Rank-and-file militants seen as most attracted to the government's plan, though leaders remain elusive.
In the four months since the government of Jammu and Kashmir (J&K) unveiled an amnesty plan for jihadi extremists, more than 100 Kashmiri youth have surrendered along with their weapons, according to state Revenue, Relief and Rehabilitation Minister Raman Bhalla.
"In one case we had a militant who returned after 20 years. It is clear the people want change," he told Khabar South Asia.
The programme, launched in February, seeks to persuade thousands of separatists, many of whom who crossed over to Pakistan in the 1990s, to return and begin civilian life.
"Anybody who is willing to give up guns and return is welcome," said India's Home Minister, P. Chidambaram, as he announced the offer.
The administration of J&K Chief Minister Omar Abdullah decided to go ahead with the amnesty after an earlier move, described as a "confidence-building measure" aimed at winning hearts and minds among disgruntled Kashmiri youth, proved fruitful.
In October, coinciding with Eid celebrations, Abdullah's government extended an olive branch to more than 1,500 young Kashmiris who had been indicted for throwing stones at Indian security personnel during anti-government protests in 2010.

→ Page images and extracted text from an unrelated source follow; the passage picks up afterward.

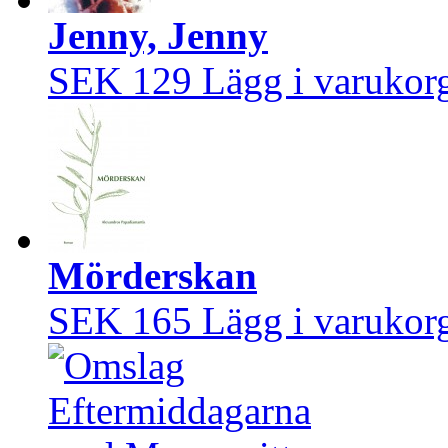
Jenny, Jenny
SEK 129
Lägg i varukor
Mörderskan
SEK 165
Lägg i varukor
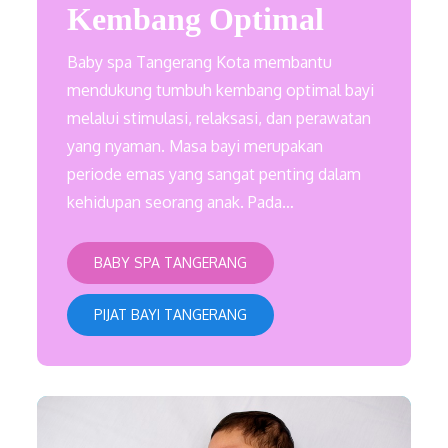
Kembang Optimal
Baby spa Tangerang Kota membantu
mendukung tumbuh kembang optimal bayi
melalui stimulasi, relaksasi, dan perawatan
yang nyaman. Masa bayi merupakan
periode emas yang sangat penting dalam
kehidupan seorang anak. Pada…
BABY SPA TANGERANG
PIJAT BAYI TANGERANG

"The success with the 'stone throwers' gave us the inspiration to work in union with the federal government to expand it to all militants," Nasir Ahmed Wani, the J&K minister for Home, Housing and Urban Development, told Khabar.

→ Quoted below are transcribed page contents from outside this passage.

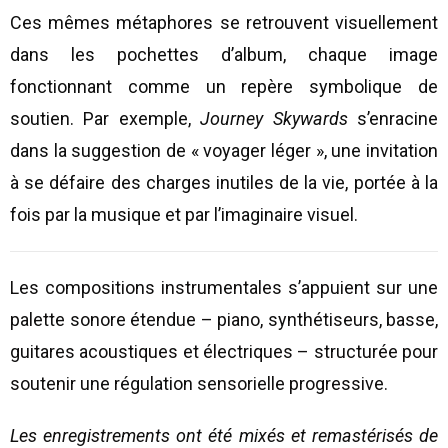
Ces mêmes métaphores se retrouvent visuellement
dans les pochettes d’album, chaque image
fonctionnant comme un repère symbolique de
soutien. Par exemple,
Journey Skywards
s’enracine
dans la suggestion de « voyager léger », une invitation
à se défaire des charges inutiles de la vie, portée à la
fois par la musique et par l’imaginaire visuel.
Les compositions instrumentales s’appuient sur une
palette sonore étendue – piano, synthétiseurs, basse,
guitares acoustiques et électriques – structurée pour
soutenir une régulation sensorielle progressive.
Les enregistrements ont été mixés et remastérisés de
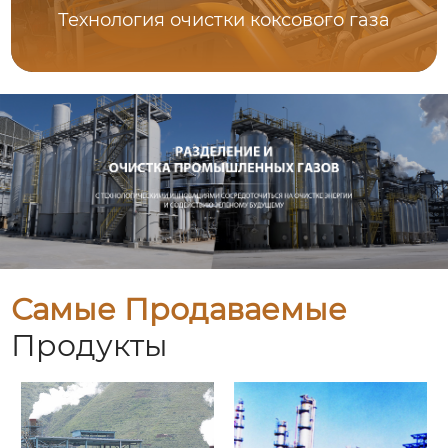
Технология очистки коксового газа
Самые Продаваемые
Продукты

Terrorism stigma makes some reluctant to return
Despite such successes, however, officials say the surrender rate has been lower than expected. According to a representative of the local attorney's guild, some are reluctant to lay down their arms because they do not want to feel they are terrorists.
Militants and their sympathisers feel that "the boys who return to surrender should be viewed not as terrorists but as freedom fighters. They should be treated with more respect by the government", J&K Bar Association spokesperson Pervez Bhatt told Khabar.
One notable setback occurred when three men wanted in connection with the Delhi High Court bombing of September 2011, in which sixteen people were killed, offered to surrender but then went back on their word.
Aamir Kamal (alias Akram), Junaid Akram Malik (alias Umair) and Shakir Hussain (alias Chotta Hafiz) were believed to be hiding out in the northern part of the state, with each under a Rs 1m bounty ($18,455) placed by the National Investigation Agency, a federal anti-terrorist force. All three are suspected of belonging to the home-grown Kashmiri militancy group Hizbul Mujahideen.
Though exact reason for their change of heart is not known, officials say they may have gotten cold feet due to a recording that found its way to the press.
According to Garib Dass, deputy inspector-general for the Ramban-Doda-Kishtwar range, one of the wanted men had told the police-appointed negotiator that he would surrender the next day. "This was apparently taped and the tape was leaked to the local media. We had no role in this," Dass told Khabar.
The authorities acknowledge that they are not satisfied with the relatively slow response to the amnesty.
"We are reviewing the plan with the J&K government and are addressing some of the problems, which are perceived by officials in both New Delhi and Srinagar," Bhalla, the state official, said.
Rank and file feels the brunt
According to some analysts, it is the rank-and-file militants who are most attracted to the amnesty offer, while the leaders of extremist organisations remain at large.
"The ones who are surrendering are the foot soldiers," Khursheed Wani, an experienced journalist who has been covering militancy for over two decades, told Khabar. "Even that is significant because these are the men who actually carry out the operations."
Minister Wani, meanwhile, voiced confidence that the amnesty will continue to gain momentum. "The fact that more than 100 militants have returned and have slipped into the mainstream is proof enough that there exists a yearning for peace. We are confident that the amnesty scheme will find more acceptance with the passage of time. After all, it’s only four months old."